Collection entries
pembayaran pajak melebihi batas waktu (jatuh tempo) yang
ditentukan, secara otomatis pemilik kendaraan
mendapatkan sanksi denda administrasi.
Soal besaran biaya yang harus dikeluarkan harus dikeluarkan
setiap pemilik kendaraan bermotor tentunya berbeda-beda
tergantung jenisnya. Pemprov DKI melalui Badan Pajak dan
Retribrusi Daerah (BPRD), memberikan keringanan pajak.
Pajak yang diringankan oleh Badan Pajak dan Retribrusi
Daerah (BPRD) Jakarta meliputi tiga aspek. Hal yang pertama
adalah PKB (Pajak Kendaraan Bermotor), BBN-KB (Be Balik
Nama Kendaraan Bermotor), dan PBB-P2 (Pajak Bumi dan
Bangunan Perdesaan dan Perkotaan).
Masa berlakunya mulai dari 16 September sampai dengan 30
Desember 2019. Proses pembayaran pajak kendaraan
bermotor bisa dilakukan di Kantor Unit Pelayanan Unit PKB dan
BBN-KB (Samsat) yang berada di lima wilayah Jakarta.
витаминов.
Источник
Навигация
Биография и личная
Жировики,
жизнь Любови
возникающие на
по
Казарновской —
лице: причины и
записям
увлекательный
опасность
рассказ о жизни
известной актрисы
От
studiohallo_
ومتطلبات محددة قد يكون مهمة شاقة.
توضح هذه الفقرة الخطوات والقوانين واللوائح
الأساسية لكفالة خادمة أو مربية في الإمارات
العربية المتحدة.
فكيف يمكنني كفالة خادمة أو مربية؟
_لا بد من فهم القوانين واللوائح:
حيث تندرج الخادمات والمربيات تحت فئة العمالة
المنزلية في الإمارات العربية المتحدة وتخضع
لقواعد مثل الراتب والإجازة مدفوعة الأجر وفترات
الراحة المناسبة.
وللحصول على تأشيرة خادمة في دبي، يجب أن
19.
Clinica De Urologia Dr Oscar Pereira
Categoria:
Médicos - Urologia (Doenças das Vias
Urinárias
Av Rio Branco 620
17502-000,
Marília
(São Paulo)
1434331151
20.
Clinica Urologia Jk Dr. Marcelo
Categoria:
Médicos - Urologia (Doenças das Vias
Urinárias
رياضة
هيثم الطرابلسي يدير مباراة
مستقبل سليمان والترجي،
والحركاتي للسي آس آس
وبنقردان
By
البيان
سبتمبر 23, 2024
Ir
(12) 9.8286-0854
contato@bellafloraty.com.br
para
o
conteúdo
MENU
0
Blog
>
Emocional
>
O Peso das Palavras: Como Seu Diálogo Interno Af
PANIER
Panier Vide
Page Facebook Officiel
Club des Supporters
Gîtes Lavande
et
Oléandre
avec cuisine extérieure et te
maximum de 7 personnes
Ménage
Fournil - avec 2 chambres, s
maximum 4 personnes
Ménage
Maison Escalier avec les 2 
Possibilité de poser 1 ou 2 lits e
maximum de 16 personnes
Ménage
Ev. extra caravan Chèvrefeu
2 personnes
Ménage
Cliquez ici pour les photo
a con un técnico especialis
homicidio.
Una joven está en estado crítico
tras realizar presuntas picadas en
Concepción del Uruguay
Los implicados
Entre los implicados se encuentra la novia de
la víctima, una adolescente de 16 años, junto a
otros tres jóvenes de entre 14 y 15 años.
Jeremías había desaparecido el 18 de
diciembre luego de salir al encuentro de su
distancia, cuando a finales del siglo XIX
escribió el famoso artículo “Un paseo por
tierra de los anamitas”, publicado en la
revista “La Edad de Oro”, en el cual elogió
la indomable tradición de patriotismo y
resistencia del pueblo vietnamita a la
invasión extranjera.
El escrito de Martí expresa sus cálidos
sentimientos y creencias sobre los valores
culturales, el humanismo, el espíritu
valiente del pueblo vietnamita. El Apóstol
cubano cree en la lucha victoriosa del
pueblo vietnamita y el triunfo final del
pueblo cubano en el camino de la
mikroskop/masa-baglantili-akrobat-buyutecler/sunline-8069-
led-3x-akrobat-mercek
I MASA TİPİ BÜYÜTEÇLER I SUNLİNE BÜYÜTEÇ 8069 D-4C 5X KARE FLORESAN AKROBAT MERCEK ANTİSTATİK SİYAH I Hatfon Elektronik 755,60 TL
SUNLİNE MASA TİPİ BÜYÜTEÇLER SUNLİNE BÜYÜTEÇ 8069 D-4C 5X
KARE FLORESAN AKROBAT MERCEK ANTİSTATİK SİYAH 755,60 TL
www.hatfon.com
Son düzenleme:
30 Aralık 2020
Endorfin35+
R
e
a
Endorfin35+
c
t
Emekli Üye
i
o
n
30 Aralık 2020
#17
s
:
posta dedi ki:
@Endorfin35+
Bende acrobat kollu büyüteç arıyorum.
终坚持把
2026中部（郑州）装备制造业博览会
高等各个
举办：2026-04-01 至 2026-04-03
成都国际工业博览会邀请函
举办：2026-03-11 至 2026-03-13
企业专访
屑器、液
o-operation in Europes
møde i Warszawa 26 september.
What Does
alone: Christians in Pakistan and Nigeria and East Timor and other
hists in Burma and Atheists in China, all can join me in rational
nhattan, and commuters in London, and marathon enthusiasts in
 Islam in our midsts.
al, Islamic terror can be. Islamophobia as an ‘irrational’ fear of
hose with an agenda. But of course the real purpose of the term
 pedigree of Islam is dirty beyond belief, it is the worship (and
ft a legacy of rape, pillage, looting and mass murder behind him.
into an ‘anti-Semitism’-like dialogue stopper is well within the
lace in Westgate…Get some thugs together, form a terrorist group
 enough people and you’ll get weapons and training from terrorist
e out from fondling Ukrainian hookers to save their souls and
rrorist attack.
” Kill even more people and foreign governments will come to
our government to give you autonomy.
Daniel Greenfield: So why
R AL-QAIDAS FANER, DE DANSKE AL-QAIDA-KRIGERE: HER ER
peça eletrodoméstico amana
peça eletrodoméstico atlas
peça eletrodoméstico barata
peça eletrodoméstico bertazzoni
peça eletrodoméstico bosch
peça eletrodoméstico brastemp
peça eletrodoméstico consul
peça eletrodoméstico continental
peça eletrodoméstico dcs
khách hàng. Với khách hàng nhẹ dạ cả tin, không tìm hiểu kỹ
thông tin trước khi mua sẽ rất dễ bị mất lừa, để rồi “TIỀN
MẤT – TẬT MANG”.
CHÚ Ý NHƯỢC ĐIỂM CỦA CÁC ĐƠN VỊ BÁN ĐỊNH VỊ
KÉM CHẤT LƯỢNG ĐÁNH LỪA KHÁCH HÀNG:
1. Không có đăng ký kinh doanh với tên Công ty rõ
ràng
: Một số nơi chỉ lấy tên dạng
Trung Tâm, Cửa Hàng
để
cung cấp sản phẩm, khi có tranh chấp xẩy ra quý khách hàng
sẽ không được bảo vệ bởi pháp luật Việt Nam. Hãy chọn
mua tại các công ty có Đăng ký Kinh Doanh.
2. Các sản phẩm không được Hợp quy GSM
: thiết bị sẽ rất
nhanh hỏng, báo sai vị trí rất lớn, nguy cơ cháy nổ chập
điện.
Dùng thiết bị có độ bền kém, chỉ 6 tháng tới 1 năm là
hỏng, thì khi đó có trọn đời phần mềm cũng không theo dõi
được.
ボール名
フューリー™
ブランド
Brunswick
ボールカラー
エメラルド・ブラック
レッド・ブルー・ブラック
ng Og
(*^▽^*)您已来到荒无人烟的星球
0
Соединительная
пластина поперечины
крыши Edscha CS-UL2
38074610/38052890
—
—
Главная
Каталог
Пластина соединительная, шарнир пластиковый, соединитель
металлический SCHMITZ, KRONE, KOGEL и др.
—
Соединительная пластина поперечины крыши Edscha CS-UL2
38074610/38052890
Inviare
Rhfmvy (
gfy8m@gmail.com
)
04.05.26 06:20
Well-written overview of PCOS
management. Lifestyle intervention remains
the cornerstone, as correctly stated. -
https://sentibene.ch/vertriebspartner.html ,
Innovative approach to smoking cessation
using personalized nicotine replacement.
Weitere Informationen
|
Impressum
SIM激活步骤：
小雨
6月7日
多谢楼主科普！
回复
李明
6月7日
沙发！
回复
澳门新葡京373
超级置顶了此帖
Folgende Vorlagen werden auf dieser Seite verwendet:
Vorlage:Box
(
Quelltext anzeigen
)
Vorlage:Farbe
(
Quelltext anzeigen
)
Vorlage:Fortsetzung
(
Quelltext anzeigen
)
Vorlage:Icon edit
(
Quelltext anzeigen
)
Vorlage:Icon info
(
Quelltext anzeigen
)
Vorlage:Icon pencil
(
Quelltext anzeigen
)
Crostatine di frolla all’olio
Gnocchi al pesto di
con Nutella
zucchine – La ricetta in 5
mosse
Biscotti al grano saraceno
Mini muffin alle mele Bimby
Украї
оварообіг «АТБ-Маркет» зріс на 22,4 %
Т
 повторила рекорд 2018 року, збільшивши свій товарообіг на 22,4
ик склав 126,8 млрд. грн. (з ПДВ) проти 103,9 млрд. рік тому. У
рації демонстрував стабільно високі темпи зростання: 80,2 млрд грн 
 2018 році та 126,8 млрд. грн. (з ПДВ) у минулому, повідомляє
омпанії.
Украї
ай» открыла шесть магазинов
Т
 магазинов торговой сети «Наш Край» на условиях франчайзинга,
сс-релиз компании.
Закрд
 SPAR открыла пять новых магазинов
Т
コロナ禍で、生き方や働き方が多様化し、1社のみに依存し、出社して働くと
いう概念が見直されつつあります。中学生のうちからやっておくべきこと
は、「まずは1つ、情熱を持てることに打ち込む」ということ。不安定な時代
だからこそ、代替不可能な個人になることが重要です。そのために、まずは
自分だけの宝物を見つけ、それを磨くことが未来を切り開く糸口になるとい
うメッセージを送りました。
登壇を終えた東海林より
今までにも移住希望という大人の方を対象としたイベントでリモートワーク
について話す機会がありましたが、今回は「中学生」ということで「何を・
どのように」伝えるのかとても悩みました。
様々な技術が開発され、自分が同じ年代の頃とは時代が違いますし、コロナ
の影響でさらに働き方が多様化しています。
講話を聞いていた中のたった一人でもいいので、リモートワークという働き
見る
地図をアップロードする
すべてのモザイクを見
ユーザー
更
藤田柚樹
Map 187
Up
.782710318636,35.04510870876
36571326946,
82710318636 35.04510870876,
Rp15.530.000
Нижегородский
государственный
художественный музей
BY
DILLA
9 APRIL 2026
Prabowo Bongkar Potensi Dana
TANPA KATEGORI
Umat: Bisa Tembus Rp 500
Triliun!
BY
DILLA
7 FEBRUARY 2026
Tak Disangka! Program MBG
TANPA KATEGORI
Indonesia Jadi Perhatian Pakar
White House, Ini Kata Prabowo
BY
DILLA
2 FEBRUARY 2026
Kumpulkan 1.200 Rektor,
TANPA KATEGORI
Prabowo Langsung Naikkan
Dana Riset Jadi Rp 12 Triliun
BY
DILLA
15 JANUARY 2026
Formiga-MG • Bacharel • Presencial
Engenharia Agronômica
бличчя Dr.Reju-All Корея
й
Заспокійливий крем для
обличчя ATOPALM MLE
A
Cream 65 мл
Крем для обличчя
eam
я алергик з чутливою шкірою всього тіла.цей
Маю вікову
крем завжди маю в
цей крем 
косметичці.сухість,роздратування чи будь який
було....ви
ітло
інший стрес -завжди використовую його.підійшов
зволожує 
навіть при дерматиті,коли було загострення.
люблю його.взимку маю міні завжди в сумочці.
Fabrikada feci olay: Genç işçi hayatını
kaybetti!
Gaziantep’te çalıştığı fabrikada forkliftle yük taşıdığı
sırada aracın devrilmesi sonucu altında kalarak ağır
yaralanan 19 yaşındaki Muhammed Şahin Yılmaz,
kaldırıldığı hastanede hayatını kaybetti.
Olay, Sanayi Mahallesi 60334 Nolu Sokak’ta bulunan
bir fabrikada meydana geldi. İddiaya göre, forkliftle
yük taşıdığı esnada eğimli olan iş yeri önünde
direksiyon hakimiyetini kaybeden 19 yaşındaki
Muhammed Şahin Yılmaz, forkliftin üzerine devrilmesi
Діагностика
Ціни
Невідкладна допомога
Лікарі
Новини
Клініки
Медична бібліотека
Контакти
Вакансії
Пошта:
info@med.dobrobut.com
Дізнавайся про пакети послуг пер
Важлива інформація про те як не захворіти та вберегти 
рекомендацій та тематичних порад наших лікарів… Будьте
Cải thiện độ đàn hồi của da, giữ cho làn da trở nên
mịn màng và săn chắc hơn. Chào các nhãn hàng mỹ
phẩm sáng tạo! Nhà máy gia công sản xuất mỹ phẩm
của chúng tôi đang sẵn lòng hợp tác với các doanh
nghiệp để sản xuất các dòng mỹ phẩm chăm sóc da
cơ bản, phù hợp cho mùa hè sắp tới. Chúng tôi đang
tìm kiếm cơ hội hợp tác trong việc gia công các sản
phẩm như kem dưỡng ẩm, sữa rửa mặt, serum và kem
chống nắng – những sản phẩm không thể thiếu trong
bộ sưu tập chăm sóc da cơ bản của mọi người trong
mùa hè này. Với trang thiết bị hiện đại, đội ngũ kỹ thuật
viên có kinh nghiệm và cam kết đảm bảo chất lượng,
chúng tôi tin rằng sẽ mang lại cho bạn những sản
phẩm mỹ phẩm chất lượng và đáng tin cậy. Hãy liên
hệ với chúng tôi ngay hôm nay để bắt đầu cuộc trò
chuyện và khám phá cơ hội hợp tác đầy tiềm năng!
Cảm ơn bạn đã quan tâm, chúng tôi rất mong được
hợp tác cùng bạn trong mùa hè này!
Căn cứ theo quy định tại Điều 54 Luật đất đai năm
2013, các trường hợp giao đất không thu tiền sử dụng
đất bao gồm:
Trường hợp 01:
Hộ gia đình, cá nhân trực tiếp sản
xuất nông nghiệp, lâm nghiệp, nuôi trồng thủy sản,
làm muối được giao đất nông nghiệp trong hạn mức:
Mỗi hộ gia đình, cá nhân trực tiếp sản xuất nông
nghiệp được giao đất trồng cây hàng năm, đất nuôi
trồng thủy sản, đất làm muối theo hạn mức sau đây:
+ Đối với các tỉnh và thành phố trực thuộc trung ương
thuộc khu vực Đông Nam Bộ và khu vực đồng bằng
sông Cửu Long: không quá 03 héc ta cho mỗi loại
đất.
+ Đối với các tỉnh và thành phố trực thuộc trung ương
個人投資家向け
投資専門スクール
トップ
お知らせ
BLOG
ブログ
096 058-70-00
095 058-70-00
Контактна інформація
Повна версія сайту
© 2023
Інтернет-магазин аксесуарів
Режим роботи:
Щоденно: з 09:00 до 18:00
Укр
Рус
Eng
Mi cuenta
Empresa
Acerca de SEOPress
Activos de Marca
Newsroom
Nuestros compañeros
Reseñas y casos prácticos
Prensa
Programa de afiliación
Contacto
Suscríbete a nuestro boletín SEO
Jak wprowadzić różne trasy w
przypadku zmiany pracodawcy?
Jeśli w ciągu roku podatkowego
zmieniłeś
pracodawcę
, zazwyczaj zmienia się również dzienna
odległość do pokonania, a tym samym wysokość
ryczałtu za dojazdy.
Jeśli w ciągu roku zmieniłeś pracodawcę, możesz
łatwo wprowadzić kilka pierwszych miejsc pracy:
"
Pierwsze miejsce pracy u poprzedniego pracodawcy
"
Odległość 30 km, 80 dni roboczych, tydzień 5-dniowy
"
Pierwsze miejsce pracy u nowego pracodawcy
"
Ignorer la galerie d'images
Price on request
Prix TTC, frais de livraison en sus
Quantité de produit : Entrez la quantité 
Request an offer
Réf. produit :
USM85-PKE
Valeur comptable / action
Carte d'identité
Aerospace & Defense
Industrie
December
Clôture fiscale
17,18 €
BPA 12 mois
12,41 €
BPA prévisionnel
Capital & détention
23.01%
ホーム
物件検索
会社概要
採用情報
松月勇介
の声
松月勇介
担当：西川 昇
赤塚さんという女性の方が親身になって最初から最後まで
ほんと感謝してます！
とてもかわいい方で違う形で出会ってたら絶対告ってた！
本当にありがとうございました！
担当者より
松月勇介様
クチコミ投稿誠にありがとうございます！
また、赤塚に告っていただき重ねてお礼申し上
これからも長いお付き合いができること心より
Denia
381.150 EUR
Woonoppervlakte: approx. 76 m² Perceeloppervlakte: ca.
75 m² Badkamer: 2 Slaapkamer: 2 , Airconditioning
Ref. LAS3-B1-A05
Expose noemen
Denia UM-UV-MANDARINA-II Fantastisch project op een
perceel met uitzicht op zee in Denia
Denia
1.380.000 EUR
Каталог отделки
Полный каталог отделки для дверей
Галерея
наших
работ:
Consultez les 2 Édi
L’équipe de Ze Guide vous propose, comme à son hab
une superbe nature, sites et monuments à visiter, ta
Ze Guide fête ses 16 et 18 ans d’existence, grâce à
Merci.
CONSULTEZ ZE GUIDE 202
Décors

=== Try it ===
From the entries above, pull out each line that includes "trong".

=== Finished task ===
tìm kiếm cơ hội hợp tác trong việc gia công các sản
chống nắng – những sản phẩm không thể thiếu trong
bộ sưu tập chăm sóc da cơ bản của mọi người trong
hợp tác cùng bạn trong mùa hè này!
làm muối được giao đất nông nghiệp trong hạn mức:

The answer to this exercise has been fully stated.